A tunnel option passionately sought by city leaders apparently is off the table, although the governor said it’s premature to definitively rule anything out. A surface option – a street-level road combined with dramatically heavier use of transit – is expected to gain new traction.

While talks are under way, time and money won’t be lost, the governor said, because the state will press ahead with $900 million worth of work on the waterfront that any of the replacement ideas will need.

Construction should start this summer, although the main double-decker mile of freeway won’t be pulled down for five more years, the governor said.

Seattle voters on Tuesday strongly rejected a proposal to rebuild the aging viaduct and were even more adamantly opposed to the tunnel option pushed by Seattle Mayor Greg Nickels.

The rebuild option, with a price tag of $2.8 billion, was failing 56 percent to 44 percent and the $3.4 billion tunnel was getting buried 70 percent to 30 percent after new vote totals were released Wednesday.

Gregoire, Nickels, King County Executive Ron Sims and key legislators huddled at the Capitol after the “no-no” vote – and came out smiling and pledging to work together on a “collaborative effort” on a new approach.
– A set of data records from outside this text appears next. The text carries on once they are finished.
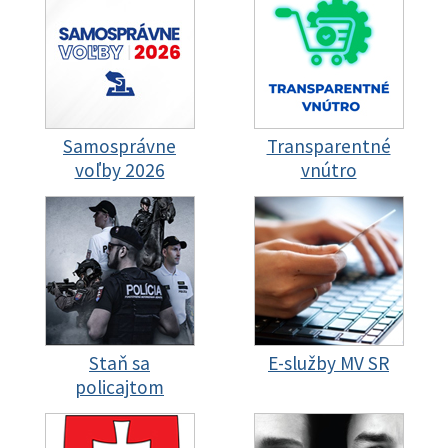
Samosprávne
Transparentné
voľby 2026
vnútro
Staň sa
E-služby MV SR
policajtom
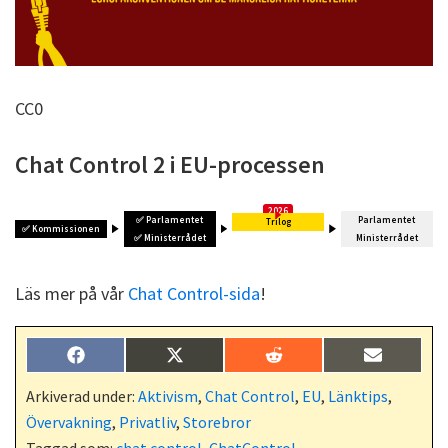
CC0
Chat Control 2 i EU-processen
✅
Parlamentet
Parlamentet
Trilog
✅
Kommissionen
✅
Ministerrådet
Ministerrådet
Läs mer på vår
Chat Control-sida
!
Dela
Dela
Dela
Dela
F
X
R
E
på
på
på
på
a
(
e
-
c
T
d
p
Arkiverad under:
Aktivism
,
Chat Control
,
EU
,
Länktips
,
e
w
d
o
Övervakning
,
Privatliv
,
Storebror
b
i
i
s
o
t
t
t
Taggad som:
chat control
,
ChatControl
,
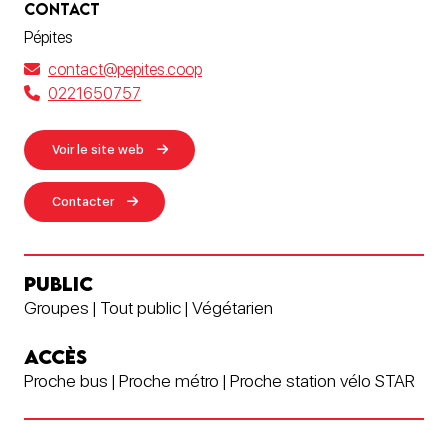
CONTACT
Pépites
contact@pepites.coop
0221650757
Voir le site web
Contacter
PUBLIC
Groupes | Tout public | Végétarien
ACCÈS
Proche bus | Proche métro | Proche station vélo STAR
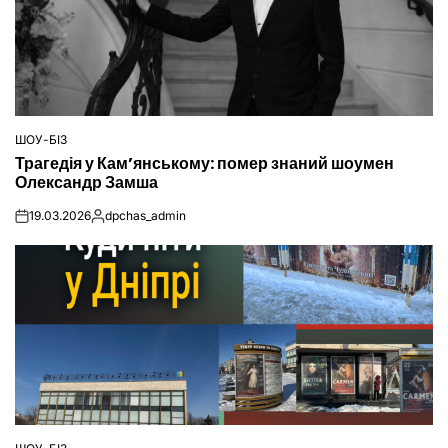
ШОУ-БІЗ
ОПУБЛІКУВАТИ
Трагедія у Кам’янському: помер знаний шоумен
У
Олександр Замша
19.03.2026
dpchas_admin
on
Опубліковано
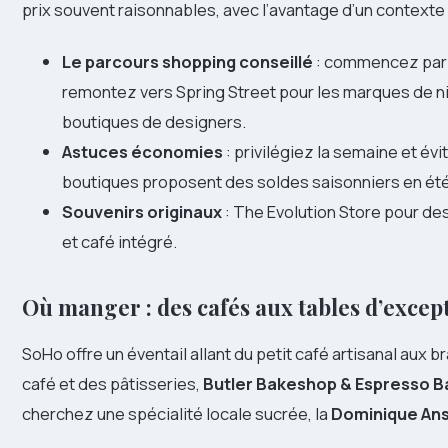
prix souvent raisonnables, avec l’avantage d’un contexte
Le parcours shopping conseillé
: commencez par G
remontez vers Spring Street pour les marques de n
boutiques de designers.
Astuces économies
: privilégiez la semaine et év
boutiques proposent des soldes saisonniers en été e
Souvenirs originaux
: The Evolution Store pour des
et café intégré.
Où manger : des cafés aux tables d’excep
SoHo offre un éventail allant du petit café artisanal aux
café et des pâtisseries,
Butler Bakeshop & Espresso B
cherchez une spécialité locale sucrée, la
Dominique Ans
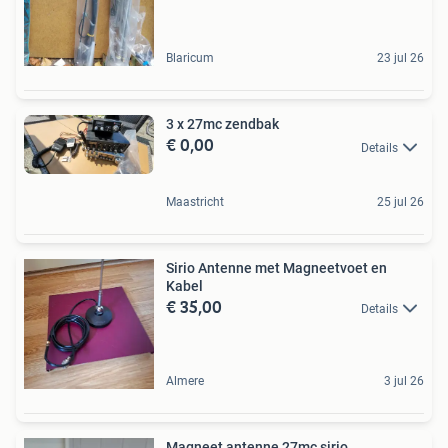
Blaricum
23 jul 26
3 x 27mc zendbak
€ 0,00
Details
Maastricht
25 jul 26
Sirio Antenne met Magneetvoet en
Kabel
€ 35,00
Details
Almere
3 jul 26
Magneet antenne 27mc sirio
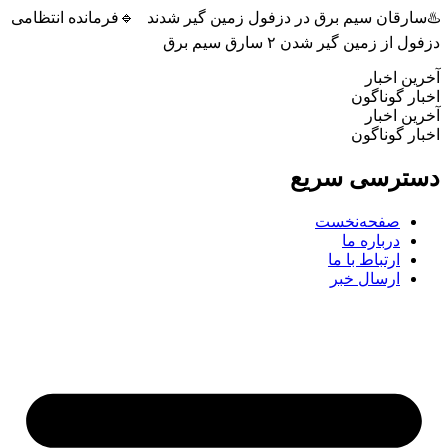
♨️سارقان سیم برق در دزفول زمین گیر شدند 🔹فرمانده انتظامی
دزفول از زمین گیر شدن ۲ سارق سیم برق
آخرین اخبار
اخبار گوناگون
آخرین اخبار
اخبار گوناگون
دسترسی سریع
صفحه‌نخست
درباره ما
ارتباط با ما
ارسال خبر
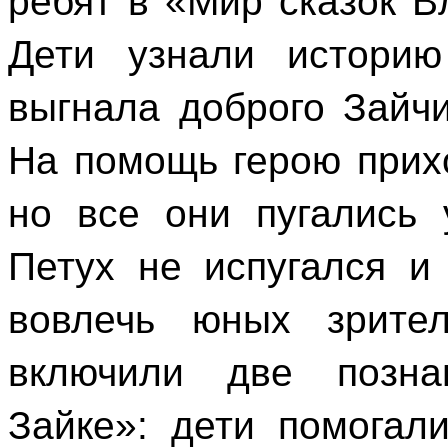
ребят в «Мир сказок 
Дети узнали историю
выгнала доброго Зайчи
На помощь герою прих
но все они пугались
Петух не испугался и
вовлечь юных зрите
включили две позна
Зайке»: дети помогал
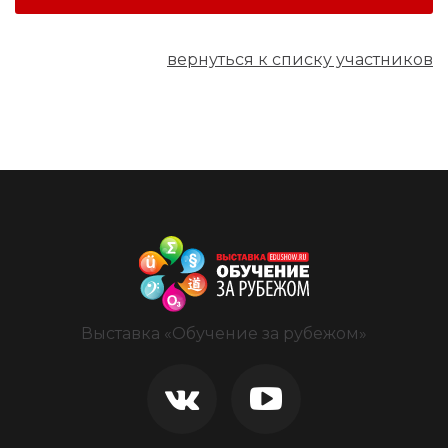
вернуться к списку участников
Выставка «Обучение за рубежом»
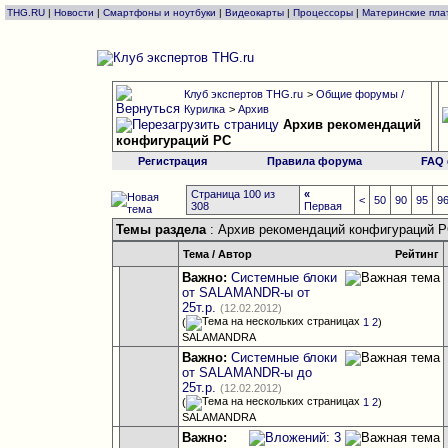
THG.RU
|
Новости
|
Смартфоны и ноутбуки
|
Видеокарты
|
Процессоры
|
Материнские пла
Клуб экспертов THG.ru
>
Общие форумы /
Курилка
>
Архив
Архив рекомендаций
конфигураций РС
Регистрация
Правила форума
FAQ
Страница 100 из
«
<
50
90
95
9
308
Первая
Темы раздела
: Архив рекомендаций конфигураций 
Тема
/
Автор
Рейтинг
Важно:
Системные блоки
от SALAMANDR-ы от
25т.р.
(12.02.2012)
(
1
2
)
SALAMANDRA
Важно:
Системные блоки
от SALAMANDR-ы до
25т.р.
(12.02.2012)
(
1
2
)
SALAMANDRA
Важно:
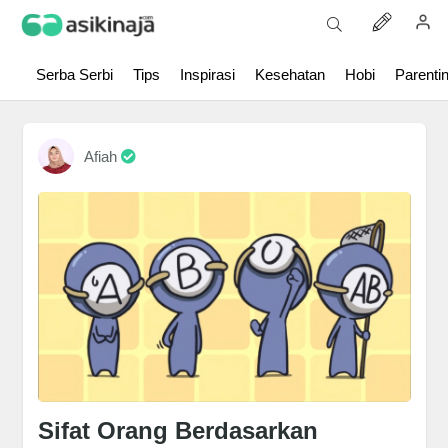
Serba Serbi
Tips
Inspirasi
Kesehatan
Hobi
Parenti
Afiah
Sifat Orang Berdasarkan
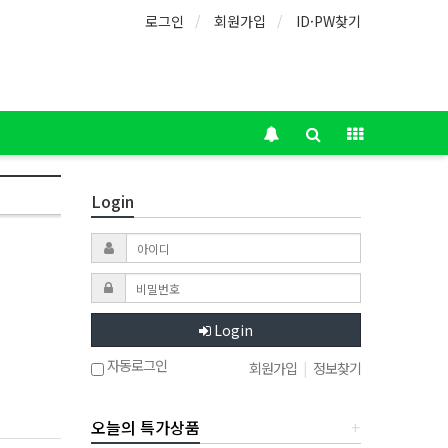
로그인
회원가입
ID·PW찾기
Login
Login
자동로그인
회원가입
|
정보찾기
오늘의 특가상품
+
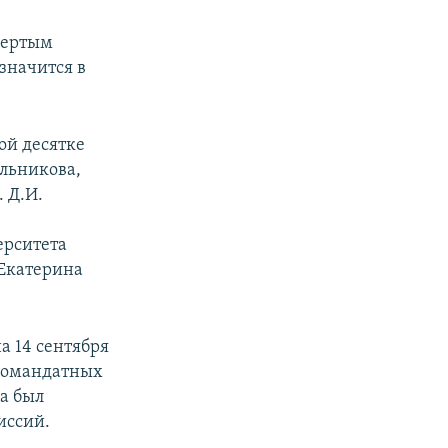
вертым
значится в
ой десятке
льникова,
 Д.И.
ерситета
 Екатерина
а 14 сентября
дномандатных
а был
иссий.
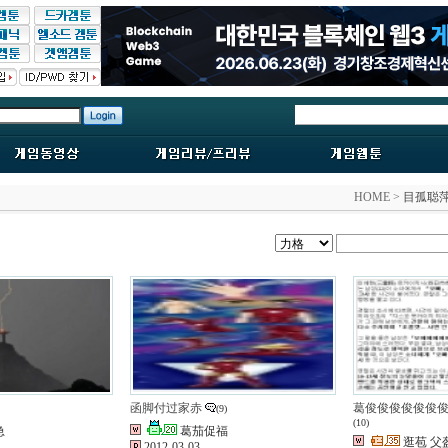
HOME >
目孤聪
函脚付过家赤
葛俊俊俊俊俊俊俊俊俊
(9)
(10)
急
葛茄促福
逛苞 父
2012-03-03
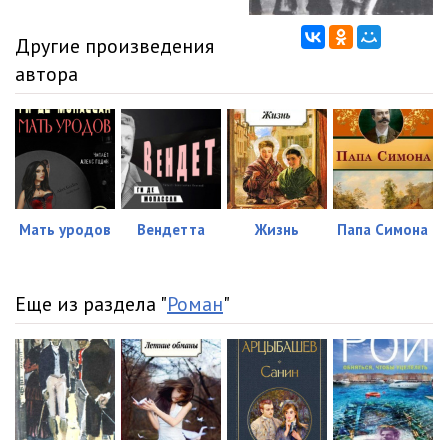
Другие произведения
автора
Мать уродов
Вендетта
Жизнь
Папа Симона
Еще из раздела "
Роман
"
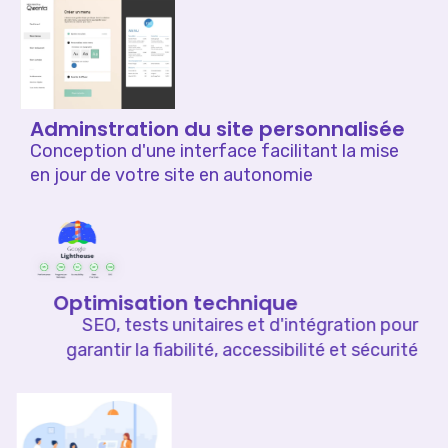
Adminstration du site personnalisée
Conception d'une interface facilitant la mise
en jour de votre site en autonomie
Optimisation technique
SEO, tests unitaires et d'intégration pour
garantir la fiabilité, accessibilité et sécurité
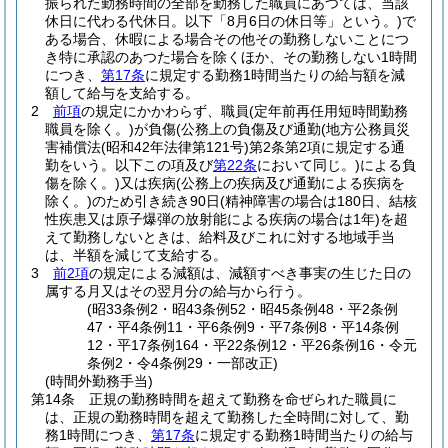
振られた勤務時間の全部を勤務した職員にあつては、当該
休日に代わる代休日。以下「8月6日の休日等」という。)
で
ある場合、休暇による場合その他その勤務しないことにつ
き特に承認のあつた場合を除くほか、その勤務しない1時間
につき、
第17条
に規定する勤務1時間当たりの給与額を減
額して給与を支給する。
2
前項
の規定にかかわらず、職員
(定年前再任用短時間勤務
職員を除く。)
が負傷
(公務上の負傷及び通勤
(地方公務員災
害補償法
(昭和42年法律第121号)
第2条第2項に規定する通
勤をいう。以下この項及び
第22条
において同じ。)
による負
傷を除く。)
又は疾病
(公務上の疾病及び通勤による疾病を
除く。)
のため引き続き90日
(精神障害の場合は180日、結核
性疾患又は原子爆弾の放射能による疾病の場合は1年)
を超
えて勤務しないときは、給料及びこれに対する地域手当
は、半額を減じて支給する。
3
前2項
の規定による減額は、減額すべき事実の生じた日の
属する月又はその翌月分の給与から行う。
(昭33条例2・昭43条例52・昭45条例48・平2条例
47・平4条例11・平6条例9・平7条例8・平14条例
12・平17条例164・平22条例12・平26条例16・令元
条例2・令4条例29・一部改正)
(時間外勤務手当)
第14条
正規の勤務時間を超えて勤務を命ぜられた職員に
は、正規の勤務時間を超えて勤務した全時間に対して、勤
務1時間につき、
第17条
に規定する勤務1時間当たりの給与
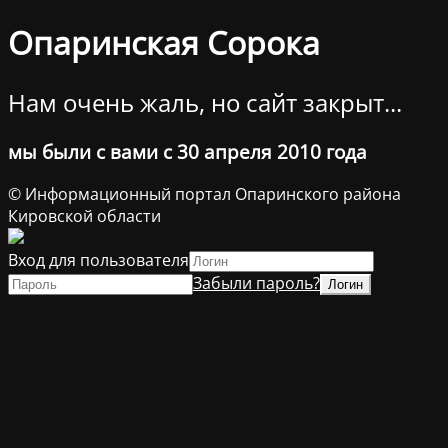
Опаринская Сорока
Нам очень жаль, но сайт закрыт...
мы были с вами с 30 апреля 2010 года
© Информационный портал Опаринского района
Кировской области
Вход для пользователя
Забыли пароль?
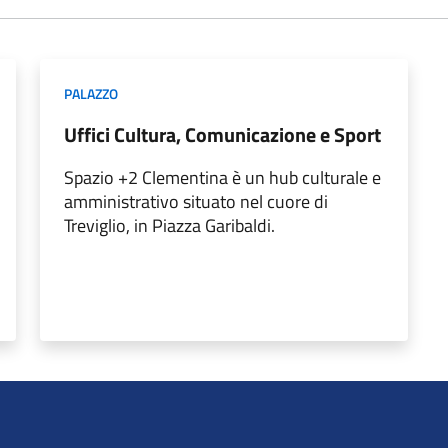
PALAZZO
Uffici Cultura, Comunicazione e Sport
Spazio +2 Clementina è un hub culturale e
amministrativo situato nel cuore di
Treviglio, in Piazza Garibaldi.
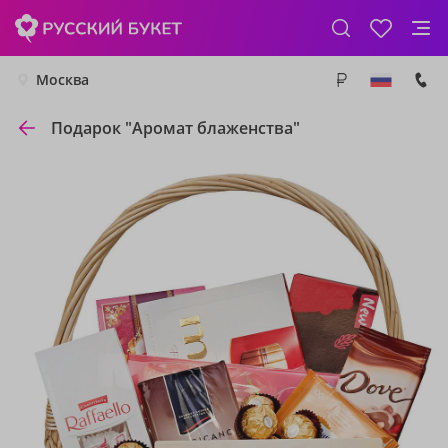
Москва
Подарок "Аромат блаженства"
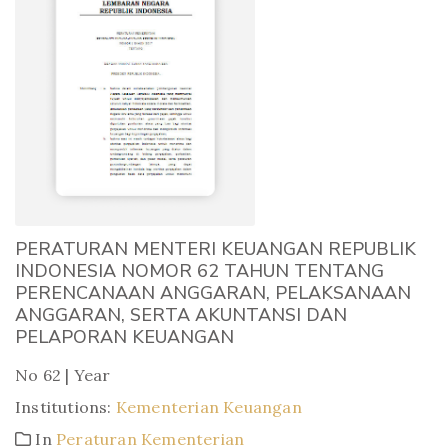
PERATURAN MENTERI KEUANGAN REPUBLIK
INDONESIA NOMOR 62 TAHUN TENTANG
PERENCANAAN ANGGARAN, PELAKSANAAN
ANGGARAN, SERTA AKUNTANSI DAN
PELAPORAN KEUANGAN
No 62 | Year
Institutions:
Kementerian Keuangan
In
Peraturan Kementerian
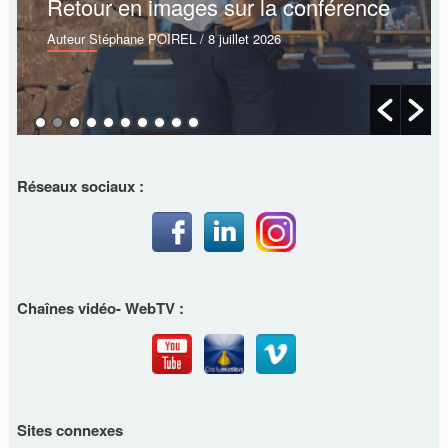
Retour en images sur la conférence
Auteur Stéphane POIREL
/ 8 juillet 2026
Réseaux sociaux :
Chaînes vidéo- WebTV :
Sites connexes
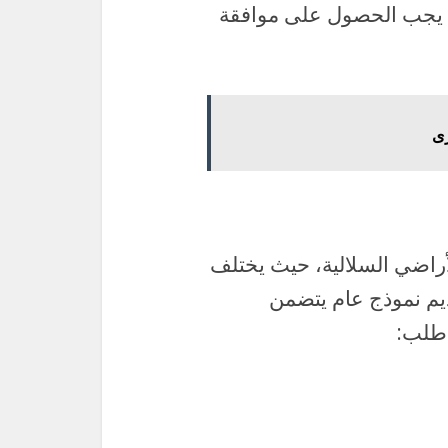
يجب الحصول على موافقة
رى
أراضي السلالية، حيث يختلف
ديم نموذج عام يتضمن
 طلب:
Such a deal has eluded the city and state ever since the Nisqually Quake damaged the viaduct in 2001.

Sims said later that the three leaders had been quietly working on their fallback position for the past three weeks, presuming that the Seattle vote would either be inconclusive or in strong opposition to both alternatives.

Sims, Nickels and Gregoire all said the election results had one clear message: back to the drawing board.

“It doesn’t create an impasse,” the mayor told a joint news conference that drew scores of lawmakers and local elected officials. “It creates an opportunity for us to find a better solution. We start by finding common ground.”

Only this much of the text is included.